Breaking Borrowing Law
The Kansas Finance Council, which is made up of Sebelius and six state GOP leaders, is refusing to approve the Democratic Governor's $225,000,000.00 borrowing plan because state law requires all such debts, called certificates of indebtedness, to be retired by the end of the fiscal year in which they were issued. Kansas' fiscal year ends June 30, and the state has already taken out $550,000,000.00 in certificates that it likely won't be able to repay. Approving the additional amount requested by Sebelius would push that debt total over three-quarters of a billion dollars with 4 1/2 months remaining to somehow find the money to pay it off within the timeframe required by law.
"We cannot issue more certificates if the funds will not materialize by the end of the year," said House Speaker Mike O’Neal (R) in a press release. “Without the revised 2009 budget bill, there is no way that we can legally issue a certificate knowing full well that the money will not be available to retire the debt."
Governor Turns Up Nose at Real Alternatives
Republicans in the legislature, who pressed Sebelius to trim the state budget in 2008 to avoid exactly this problem, proposed and passed $326,000,000.00 in cuts this month as an alternative to the Democratic Governor's effort to solve the state's debt problem by going deeper into debt.
Naturally, Sebelius responded to the GOP's refusal to sign off on illegal borrowing, and its passage of a budget cut bill, by accusing Republicans of "play[ing] political games."
She hasn't yet said whether she will sign the budget cut bill, use her line-item veto power, or veto it outright.
Violating Contracts and Committing Theft
The fact that state employee contracts will be violated, and workers not paid in accordance with their legally binding agreements with their employer (the state), as a result of Sebelius's gross overspending speaks to how little regard she has for her legal commitments --not to mention how little she thinks of government employees who are, you know, counting on their employer to meet payroll in order to provide food, clothing, and shelter for themselves and their families.
Further, the decision to withhold income tax refunds, while reflective of Sebelius's welsher's attitude toward debt, shows a remarkable lack of regard for the intelligence of state taxpayers as a whole, which has been fostered by the income tax withholding system.
Because of income tax withholding, many taxpayers have long since begun looking at tax refunds as a "gift" from the state or federal government, which can't necessarily be counted on but which is a nice surprise when qualified for and received.

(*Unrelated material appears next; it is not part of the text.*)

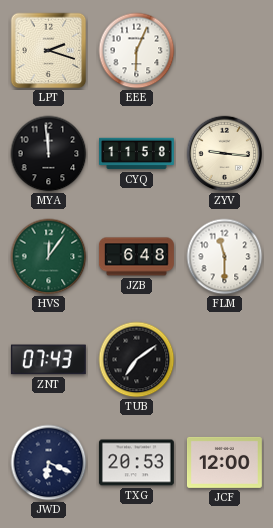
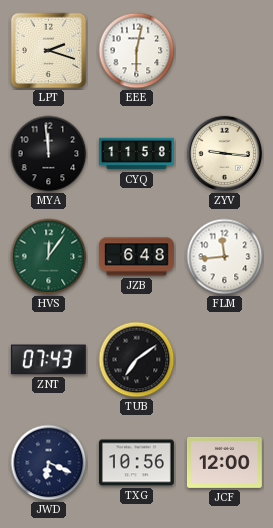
EEE: 6:04 -> 6:02
FLM: 11:30 -> 11:44
TXG: 20:53 -> 10:56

Few taxpayers indeed recognize tax refunds for what they are: repayments of a debt incurred when the federal or state government took more money from a worker's paycheck than they were entitled to.
In the business world, that's called "stealing," "cheating," or "swindling," and the criminal nature of this practice is only somewhat mitigated by the fact that the amount by which taxpayers were overcharged is returned each spring in the form of a refund. Now, Kathleen Sebelius has decided that the money taken out of workers' wages above that to which the state was entitled will simply be kept, because it's an easier and less personally painful course of action than actually dealing with a bloated, unfunded budget by cutting from unnecessary programs.
This isn't even legalized theft; it's just plain theft.